In that particular instance, the vm's default config was something that layered detected as "smt disabled" and the "smt enabled" (i.e. the common-if-not-always) case always failed to verify.
That cargo veristat plugin is for this case, it contains the glue logic necessary to feed rodata dumps from bpftool into veristat.
This paired with vm based testing (to change the verifier being ran) enables what in my head has been a near gold-standard for knowing if something will verify. I'm sure we'll find cases where this will not work, but I think it's a step in the right direction.
terse/categorized output
on ci job logs page, we now get things like this:

and this:
https://github.com/likewhatevs/scx/actions/runs/22052475511/attempts/1#summary-63713324076 (cargo veristat does some loop detection so infinite logs are made small enough to render in UIs and be work-with-able in logs).
AI
we haz ai: likewhatevs#13 (comment)
benchmarks
when scheduler code (not dependency code) is edited, a script will run a handful of benchmarks and rsched against the modified scheduler. on it's own, this is ehh. but we haz ai!, and ai knows to grep through kernel sources and a reasonably fresh index of all lore emails from all mailing lists and to ingest all the data output above before providing analyses like this.

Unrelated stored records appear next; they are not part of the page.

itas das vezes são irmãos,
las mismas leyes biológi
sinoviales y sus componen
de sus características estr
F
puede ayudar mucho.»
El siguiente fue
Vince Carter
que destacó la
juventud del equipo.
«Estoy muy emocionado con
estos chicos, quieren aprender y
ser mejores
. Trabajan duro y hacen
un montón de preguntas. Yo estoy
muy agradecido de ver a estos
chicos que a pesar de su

when i set out to do this the prior paragraph was a hunch, but I actually kind of saw things working in that manner across these 3 pr's, which was kinda cool
note -- neither ai nor benchmarks are blocking
downsides
I'm not sure how long getting that AI feedback is going to take wrt/ queue'ing until libbpf/libbpf-rs#1336 is merged.

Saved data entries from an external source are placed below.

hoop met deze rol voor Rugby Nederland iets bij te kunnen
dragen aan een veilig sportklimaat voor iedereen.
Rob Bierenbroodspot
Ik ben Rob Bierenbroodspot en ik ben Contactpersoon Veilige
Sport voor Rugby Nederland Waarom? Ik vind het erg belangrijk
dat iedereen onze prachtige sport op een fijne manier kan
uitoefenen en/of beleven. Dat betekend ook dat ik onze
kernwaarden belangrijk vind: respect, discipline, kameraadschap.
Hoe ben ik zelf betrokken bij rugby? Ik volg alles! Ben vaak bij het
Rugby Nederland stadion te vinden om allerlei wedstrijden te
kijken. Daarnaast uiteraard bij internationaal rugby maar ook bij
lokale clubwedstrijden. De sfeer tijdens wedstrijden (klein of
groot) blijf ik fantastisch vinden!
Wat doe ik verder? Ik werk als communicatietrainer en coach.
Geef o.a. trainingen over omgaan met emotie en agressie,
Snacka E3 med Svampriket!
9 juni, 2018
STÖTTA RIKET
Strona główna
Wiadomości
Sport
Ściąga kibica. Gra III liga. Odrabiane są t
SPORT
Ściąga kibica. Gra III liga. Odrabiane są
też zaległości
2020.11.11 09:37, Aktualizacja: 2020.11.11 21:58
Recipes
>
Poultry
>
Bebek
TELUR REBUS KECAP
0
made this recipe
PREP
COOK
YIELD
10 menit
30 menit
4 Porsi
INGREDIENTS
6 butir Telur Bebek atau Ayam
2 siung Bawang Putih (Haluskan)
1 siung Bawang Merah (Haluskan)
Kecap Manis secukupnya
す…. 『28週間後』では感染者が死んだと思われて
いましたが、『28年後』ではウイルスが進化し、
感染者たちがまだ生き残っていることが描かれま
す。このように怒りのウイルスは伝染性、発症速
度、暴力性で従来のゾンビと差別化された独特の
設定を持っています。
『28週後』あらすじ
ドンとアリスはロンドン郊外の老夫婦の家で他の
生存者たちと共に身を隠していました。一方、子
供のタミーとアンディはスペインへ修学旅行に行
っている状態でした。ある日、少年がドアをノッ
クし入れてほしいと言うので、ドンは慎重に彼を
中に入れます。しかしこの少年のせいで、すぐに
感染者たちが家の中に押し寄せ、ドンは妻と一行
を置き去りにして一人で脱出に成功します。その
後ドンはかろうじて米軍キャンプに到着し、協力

TL;DR on that PR is builds get 4x (probably closer to 6-8x, i did not test this w/o the "limit parallelism to prevent ooms" fix in place) faster w/ 10x less ram, enabling better resource allocation of the ci stuff such that I can be more confident no queue'ing for comments/feedback as folks iterate (i think).
No periodic tests against for-next for now. PRs are ran against a battery of kernels, including for-next, etc., but I think that libbpf-rs commit or something like it needs to be merged for it to be tenable (wrt/ compute) for me to enable those.

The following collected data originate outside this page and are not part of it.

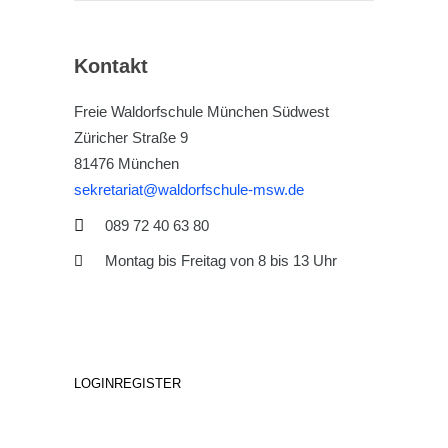
Kontakt
Freie Waldorfschule München Südwest
Züricher Straße 9
81476 München
sekretariat@waldorfschule-msw.de
089 72 40 63 80
Montag bis Freitag von 8 bis 13 Uhr
LOGIN
REGISTER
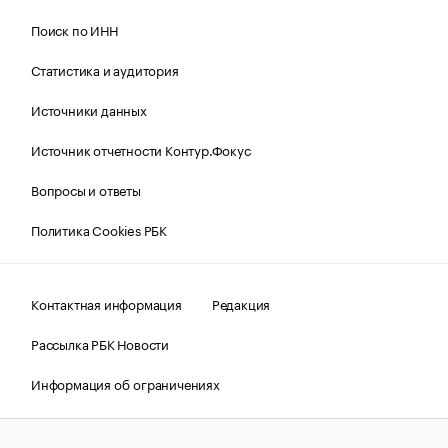
Поиск по ИНН
Статистика и аудитория
Источники данных
Источник отчетности Контур.Фокус
Вопросы и ответы
Политика Cookies РБК
Контактная информация
Редакция
Рассылка РБК Новости
Информация об ограничениях
Правовая информация
О соблюдении авторских прав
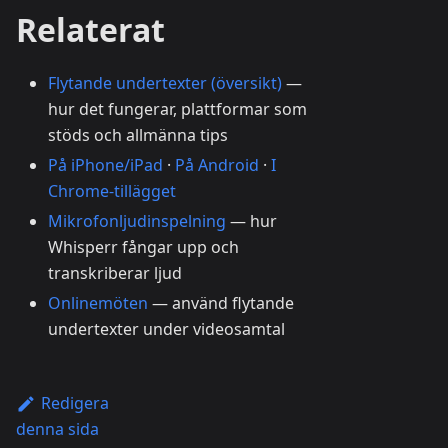
Relaterat
Flytande undertexter (översikt)
—
hur det fungerar, plattformar som
stöds och allmänna tips
På iPhone/iPad
·
På Android
·
I
Chrome-tillägget
Mikrofonljudinspelning
— hur
Whisperr fångar upp och
transkriberar ljud
Onlinemöten
— använd flytande
undertexter under videosamtal
Redigera
denna sida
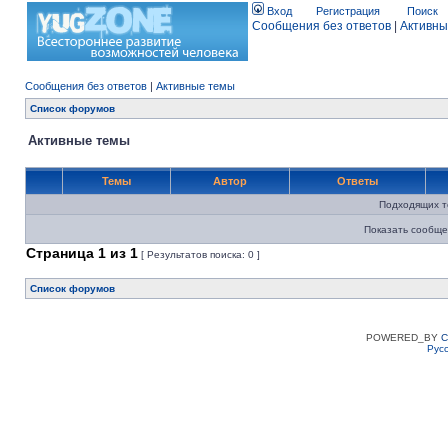
Вход
Регистрация
Поиск
Сообщения без ответов
|
Активны
Сообщения без ответов
|
Активные темы
Список форумов
Активные темы
Темы
Автор
Ответы
Подходящих т
Показать сообще
Страница
1
из
1
[ Результатов поиска: 0 ]
Список форумов
POWERED_BY
C
Рус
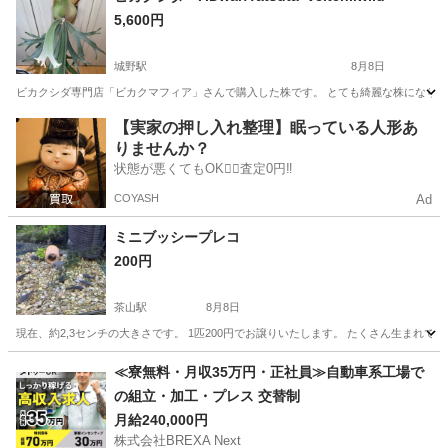
5,600円
城野駅
8月8日
ビカクシダ専門店「ビカクマフィア」さんで購入した株です。 とても綺麗な株になり
福岡
北九州市
城野駅
その他
ビカクシダ
【実家の押し入れ整理】眠っている人形あ
りませんか？
状態が悪くてもOK🙆‍♀️査定0円‼️
COYASH
Ad
ミニブッシープレコ
200円
茶山駅
8月8日
現在、約2,3センチの大きさです。 1匹200円でお譲りいたします。 たくさん生まれて
福岡
福岡市
茶山駅
その他
≪寮無料・月収35万円・正社員≫自動車系工場で
の組立・加工・プレス 交替制
月給240,000円
株式会社BREXA Next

I had to do some log policing wrt/ signal-to-noise. More/less print when things fail and or warn, do not print positive progress info (i.e. "compiled" or "test passed"). Our logs were in the megabytes, most of the information not particularly actionable. This makes them more information dense.
I'm opening this PR now instead of iterating more because I think making this work best requires folks use it/we see where it falls over.